Where a line of the material contains the string "votre", copy that line.

DATASET:
****************************************

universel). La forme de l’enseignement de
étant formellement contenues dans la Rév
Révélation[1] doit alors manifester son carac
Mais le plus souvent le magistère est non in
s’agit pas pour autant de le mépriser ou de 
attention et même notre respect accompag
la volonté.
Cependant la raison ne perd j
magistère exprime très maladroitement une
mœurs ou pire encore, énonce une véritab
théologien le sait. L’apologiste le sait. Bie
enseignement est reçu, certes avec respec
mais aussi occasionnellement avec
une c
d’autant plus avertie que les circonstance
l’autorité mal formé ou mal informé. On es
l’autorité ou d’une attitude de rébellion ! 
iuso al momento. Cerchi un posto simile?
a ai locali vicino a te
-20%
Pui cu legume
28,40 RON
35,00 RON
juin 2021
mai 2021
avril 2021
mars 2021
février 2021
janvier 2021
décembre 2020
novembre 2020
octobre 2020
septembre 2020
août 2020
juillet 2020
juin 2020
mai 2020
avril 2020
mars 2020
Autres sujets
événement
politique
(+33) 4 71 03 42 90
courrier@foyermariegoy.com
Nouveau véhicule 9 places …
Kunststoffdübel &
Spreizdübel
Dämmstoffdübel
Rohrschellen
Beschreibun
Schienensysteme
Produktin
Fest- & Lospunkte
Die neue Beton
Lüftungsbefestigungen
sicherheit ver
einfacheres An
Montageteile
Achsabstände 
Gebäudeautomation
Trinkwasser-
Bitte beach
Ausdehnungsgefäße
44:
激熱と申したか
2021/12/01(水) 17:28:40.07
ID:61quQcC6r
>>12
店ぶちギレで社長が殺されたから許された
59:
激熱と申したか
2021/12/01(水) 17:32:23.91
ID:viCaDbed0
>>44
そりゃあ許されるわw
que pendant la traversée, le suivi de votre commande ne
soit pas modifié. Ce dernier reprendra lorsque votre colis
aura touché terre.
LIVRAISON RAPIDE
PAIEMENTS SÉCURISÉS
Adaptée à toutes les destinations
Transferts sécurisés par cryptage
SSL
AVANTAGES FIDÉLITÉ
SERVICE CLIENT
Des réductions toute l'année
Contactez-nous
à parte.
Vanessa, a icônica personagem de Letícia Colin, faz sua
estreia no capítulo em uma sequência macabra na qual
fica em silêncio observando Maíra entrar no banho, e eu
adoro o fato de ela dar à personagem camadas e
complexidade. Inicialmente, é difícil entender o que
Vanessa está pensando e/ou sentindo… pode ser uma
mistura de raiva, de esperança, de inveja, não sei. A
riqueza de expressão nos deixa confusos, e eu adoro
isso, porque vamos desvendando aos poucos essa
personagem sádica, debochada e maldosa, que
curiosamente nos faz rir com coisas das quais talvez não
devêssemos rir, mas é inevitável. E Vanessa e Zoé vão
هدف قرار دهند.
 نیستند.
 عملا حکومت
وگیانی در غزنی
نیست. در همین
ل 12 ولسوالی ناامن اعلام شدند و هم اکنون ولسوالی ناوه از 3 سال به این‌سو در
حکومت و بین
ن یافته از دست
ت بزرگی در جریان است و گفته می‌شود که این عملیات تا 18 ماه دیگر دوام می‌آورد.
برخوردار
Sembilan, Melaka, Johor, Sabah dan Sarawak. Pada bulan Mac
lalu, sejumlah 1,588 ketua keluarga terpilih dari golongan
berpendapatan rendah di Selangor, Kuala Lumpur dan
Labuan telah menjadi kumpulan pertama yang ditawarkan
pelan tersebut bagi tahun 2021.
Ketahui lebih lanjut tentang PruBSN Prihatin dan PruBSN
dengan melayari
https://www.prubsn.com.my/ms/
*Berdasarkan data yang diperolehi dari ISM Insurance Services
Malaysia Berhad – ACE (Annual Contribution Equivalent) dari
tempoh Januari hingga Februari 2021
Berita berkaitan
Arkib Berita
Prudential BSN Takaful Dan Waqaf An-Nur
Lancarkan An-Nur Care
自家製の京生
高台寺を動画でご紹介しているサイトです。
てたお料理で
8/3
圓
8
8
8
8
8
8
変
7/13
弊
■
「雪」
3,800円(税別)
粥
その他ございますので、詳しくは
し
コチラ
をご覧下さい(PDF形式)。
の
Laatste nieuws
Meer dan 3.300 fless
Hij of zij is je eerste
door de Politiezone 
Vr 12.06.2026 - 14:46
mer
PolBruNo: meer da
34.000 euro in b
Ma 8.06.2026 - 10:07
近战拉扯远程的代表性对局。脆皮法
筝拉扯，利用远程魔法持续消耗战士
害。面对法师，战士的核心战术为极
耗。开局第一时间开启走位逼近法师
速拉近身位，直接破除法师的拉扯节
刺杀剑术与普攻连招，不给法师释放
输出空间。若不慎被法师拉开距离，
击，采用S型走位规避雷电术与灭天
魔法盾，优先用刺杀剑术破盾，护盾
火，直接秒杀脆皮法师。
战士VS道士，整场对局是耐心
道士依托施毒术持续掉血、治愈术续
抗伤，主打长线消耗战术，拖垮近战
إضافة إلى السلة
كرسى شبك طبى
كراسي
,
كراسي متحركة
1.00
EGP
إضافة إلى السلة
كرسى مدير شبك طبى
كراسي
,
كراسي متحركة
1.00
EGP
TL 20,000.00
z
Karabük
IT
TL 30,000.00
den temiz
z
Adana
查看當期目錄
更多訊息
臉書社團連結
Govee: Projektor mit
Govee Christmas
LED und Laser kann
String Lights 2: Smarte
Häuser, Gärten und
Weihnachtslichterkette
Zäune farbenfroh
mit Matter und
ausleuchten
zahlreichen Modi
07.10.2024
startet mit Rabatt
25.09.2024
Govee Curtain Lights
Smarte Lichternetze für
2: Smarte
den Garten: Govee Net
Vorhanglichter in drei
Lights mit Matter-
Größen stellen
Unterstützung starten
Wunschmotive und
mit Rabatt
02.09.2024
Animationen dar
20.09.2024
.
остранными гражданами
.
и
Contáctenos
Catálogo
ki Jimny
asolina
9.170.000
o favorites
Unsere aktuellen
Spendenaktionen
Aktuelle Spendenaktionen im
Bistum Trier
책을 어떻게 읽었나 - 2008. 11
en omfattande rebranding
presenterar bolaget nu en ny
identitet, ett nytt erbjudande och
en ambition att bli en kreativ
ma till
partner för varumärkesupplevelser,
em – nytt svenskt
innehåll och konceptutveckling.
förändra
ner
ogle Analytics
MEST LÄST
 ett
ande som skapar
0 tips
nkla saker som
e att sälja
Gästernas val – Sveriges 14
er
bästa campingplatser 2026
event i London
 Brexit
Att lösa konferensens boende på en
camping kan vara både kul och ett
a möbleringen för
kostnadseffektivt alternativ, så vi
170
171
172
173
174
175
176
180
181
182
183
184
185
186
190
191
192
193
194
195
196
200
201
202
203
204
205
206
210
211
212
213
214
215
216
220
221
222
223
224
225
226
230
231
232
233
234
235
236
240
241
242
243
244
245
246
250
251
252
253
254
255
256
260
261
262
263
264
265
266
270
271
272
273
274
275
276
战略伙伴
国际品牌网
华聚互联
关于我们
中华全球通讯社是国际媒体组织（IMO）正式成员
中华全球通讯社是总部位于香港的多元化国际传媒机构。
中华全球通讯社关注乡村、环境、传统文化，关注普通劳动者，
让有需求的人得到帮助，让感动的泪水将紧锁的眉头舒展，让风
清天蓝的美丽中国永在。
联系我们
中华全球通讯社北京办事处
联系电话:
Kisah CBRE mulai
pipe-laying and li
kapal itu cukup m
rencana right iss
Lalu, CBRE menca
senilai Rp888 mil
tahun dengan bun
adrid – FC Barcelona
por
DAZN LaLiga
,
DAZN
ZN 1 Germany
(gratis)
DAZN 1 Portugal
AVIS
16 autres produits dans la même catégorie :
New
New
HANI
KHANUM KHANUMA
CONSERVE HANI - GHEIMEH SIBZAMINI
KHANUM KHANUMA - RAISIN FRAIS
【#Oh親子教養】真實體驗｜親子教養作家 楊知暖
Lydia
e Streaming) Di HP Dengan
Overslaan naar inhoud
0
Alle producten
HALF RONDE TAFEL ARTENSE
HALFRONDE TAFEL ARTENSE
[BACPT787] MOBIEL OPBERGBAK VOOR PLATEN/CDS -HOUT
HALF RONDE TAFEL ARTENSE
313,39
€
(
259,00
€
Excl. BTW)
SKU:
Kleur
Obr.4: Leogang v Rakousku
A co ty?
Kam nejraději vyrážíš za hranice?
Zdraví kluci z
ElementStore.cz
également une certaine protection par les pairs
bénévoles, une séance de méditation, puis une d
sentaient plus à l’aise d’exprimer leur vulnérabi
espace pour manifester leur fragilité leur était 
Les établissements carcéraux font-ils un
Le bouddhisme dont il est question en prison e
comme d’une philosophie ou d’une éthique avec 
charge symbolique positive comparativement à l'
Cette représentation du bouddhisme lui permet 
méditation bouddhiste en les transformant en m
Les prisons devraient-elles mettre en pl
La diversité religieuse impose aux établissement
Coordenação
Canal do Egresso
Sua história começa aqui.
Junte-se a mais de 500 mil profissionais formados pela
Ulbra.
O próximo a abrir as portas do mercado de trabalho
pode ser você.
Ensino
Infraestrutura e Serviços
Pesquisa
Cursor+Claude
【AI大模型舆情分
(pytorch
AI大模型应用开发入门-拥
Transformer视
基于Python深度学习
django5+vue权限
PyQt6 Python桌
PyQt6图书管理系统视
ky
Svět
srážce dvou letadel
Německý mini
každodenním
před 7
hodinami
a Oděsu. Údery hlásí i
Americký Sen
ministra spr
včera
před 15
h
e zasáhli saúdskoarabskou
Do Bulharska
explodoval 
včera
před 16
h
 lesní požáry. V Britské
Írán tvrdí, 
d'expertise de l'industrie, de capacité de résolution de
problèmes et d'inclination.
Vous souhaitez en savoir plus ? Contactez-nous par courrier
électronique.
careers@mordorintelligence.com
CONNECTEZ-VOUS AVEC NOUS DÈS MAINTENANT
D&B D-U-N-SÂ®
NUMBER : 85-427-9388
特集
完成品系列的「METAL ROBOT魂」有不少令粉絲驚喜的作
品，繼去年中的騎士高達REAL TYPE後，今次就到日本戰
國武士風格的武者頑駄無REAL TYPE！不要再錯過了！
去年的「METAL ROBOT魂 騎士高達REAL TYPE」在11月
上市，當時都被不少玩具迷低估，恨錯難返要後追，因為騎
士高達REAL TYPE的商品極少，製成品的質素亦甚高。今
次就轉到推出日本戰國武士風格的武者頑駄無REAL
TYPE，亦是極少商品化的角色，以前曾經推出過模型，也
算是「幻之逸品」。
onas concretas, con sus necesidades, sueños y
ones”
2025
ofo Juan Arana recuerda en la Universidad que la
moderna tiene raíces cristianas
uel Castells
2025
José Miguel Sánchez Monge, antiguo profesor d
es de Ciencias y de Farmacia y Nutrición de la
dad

****************************************

ANSWER SPACE:
que pendant la traversée, le suivi de votre commande ne
soit pas modifié. Ce dernier reprendra lorsque votre colis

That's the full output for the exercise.